È interessante accostare questo articolo a un altro apparso proprio il giorno precedente sullo stesso giornale, dove Israel Charny, dell’Istituto sull’Olocausto e il Genocidio di Gerusalemme scriveva: “Come è possibile che il popolo dell’Olocausto non riconosca pienamente il genocidio armeno? … La nostra amata Israele è stata finora vergognosamente e vilmente immorale e grossolanamente egoista.
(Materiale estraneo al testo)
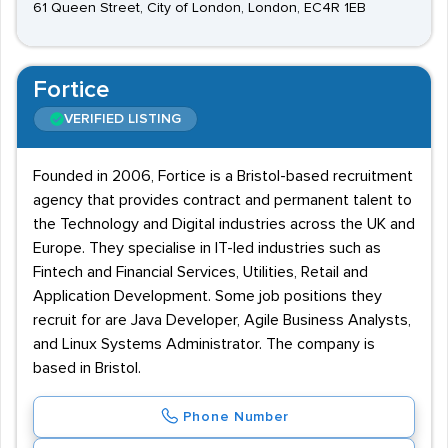
61 Queen Street, City of London, London, EC4R 1EB
Fortice
VERIFIED LISTING
Founded in 2006, Fortice is a Bristol-based recruitment
agency that provides contract and permanent talent to
the Technology and Digital industries across the UK and
Europe. They specialise in IT-led industries such as
Fintech and Financial Services, Utilities, Retail and
Application Development. Some job positions they
recruit for are Java Developer, Agile Business Analysts,
and Linux Systems Administrator. The company is
based in Bristol.
Phone Number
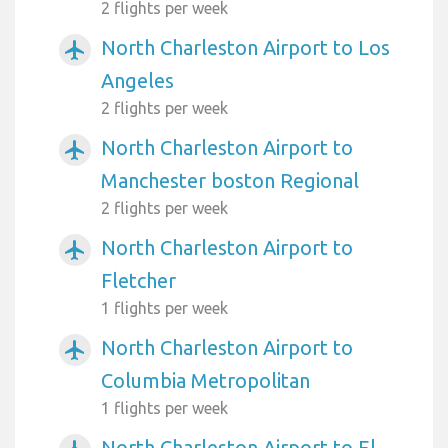
2 flights per week
North Charleston Airport to Los
airplanemode_active
Angeles
2 flights per week
North Charleston Airport to
airplanemode_active
Manchester boston Regional
2 flights per week
North Charleston Airport to
airplanemode_active
Fletcher
1 flights per week
North Charleston Airport to
airplanemode_active
Columbia Metropolitan
1 flights per week
North Charleston Airport to El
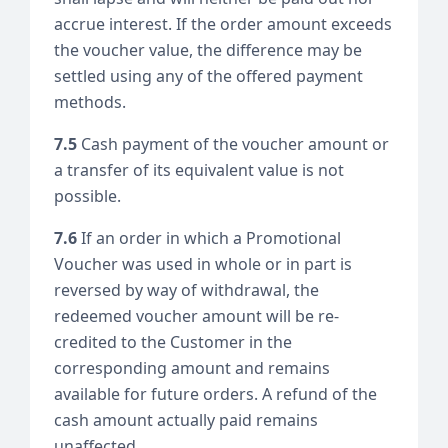
accrue interest. If the order amount exceeds
the voucher value, the difference may be
settled using any of the offered payment
methods.
7.5
Cash payment of the voucher amount or
a transfer of its equivalent value is not
possible.
7.6
If an order in which a Promotional
Voucher was used in whole or in part is
reversed by way of withdrawal, the
redeemed voucher amount will be re-
credited to the Customer in the
corresponding amount and remains
available for future orders. A refund of the
cash amount actually paid remains
unaffected.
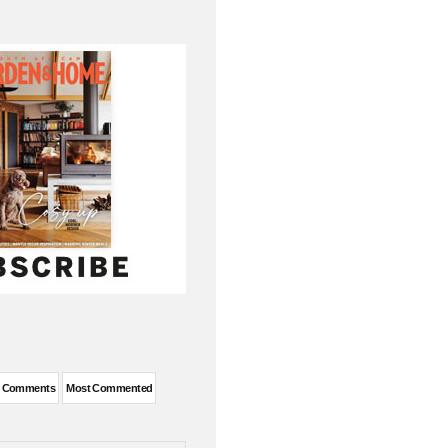
t Comments
Most Commented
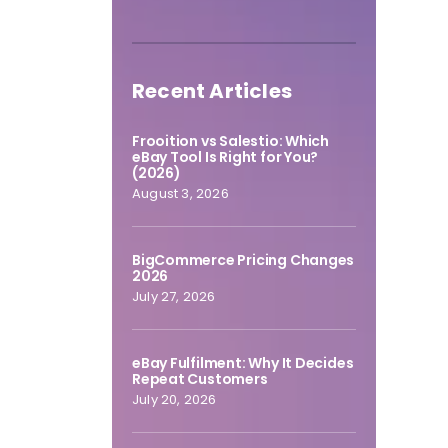
Recent Articles
Frooition vs Salestio: Which
eBay Tool Is Right for You?
(2026)
August 3, 2026
BigCommerce Pricing Changes
2026
July 27, 2026
eBay Fulfilment: Why It Decides
Repeat Customers
July 20, 2026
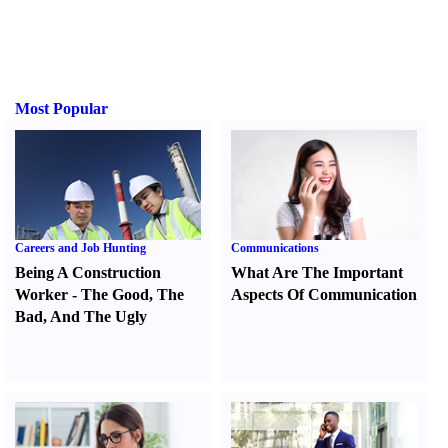
Most Popular
Careers and Job Hunting
Communications
Being A Construction
What Are The Important
Worker
-
The Good
,
The
Aspects Of Communication
Bad
,
And The Ugly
Siamo pronti ora a salvare un po’ di rispetto di noi stessi ed esprimere piena solidarietà alle vittime del maggior genocidio avvenuto prima del nostro, e che anzi sappiamo aver contribuito in buona parte a realizzare il nostro?” Purtroppo, queste appassionate parole vengono dallo stesso studioso che, intervistato qualche tempo prima da Raphael Aren, aveva detto: “Io capisco perfettamente che coloro che governano il nostro paese devono talvolta prendere decisioni che in superficie non appaiono morali e di grande valore etico, [ma lo fanno] perché ci sono altre questioni di fondo che hanno la precedenza. La sopravvivenza di Israele ha assolutamente la prima priorità”.
Sembra insomma che, in ambedue i casi, persone che pur mostrano apertura e lungimiranza sui grandi problemi etico-politici del loro tempo, non riescano a svincolarsi dall’ossessione dominante: l’interesse dello stato ebraico viene prima, anzi è al di fuori e al di sopra, di qualunque scelta morale. L’Olocausto e secoli di persecuzione forniscono certamente motivazioni più che legittime per un popolo che desidera uno spazio in cui sentirsi sicuro e rispettato. Ma la rivendicazione di giusti diritti perde ogni legittimità nel momento in cui si ledono i diritti altrui. O quando le ingiustizie subìte divengono pretesto per progetti di potenza e di sopraffazione.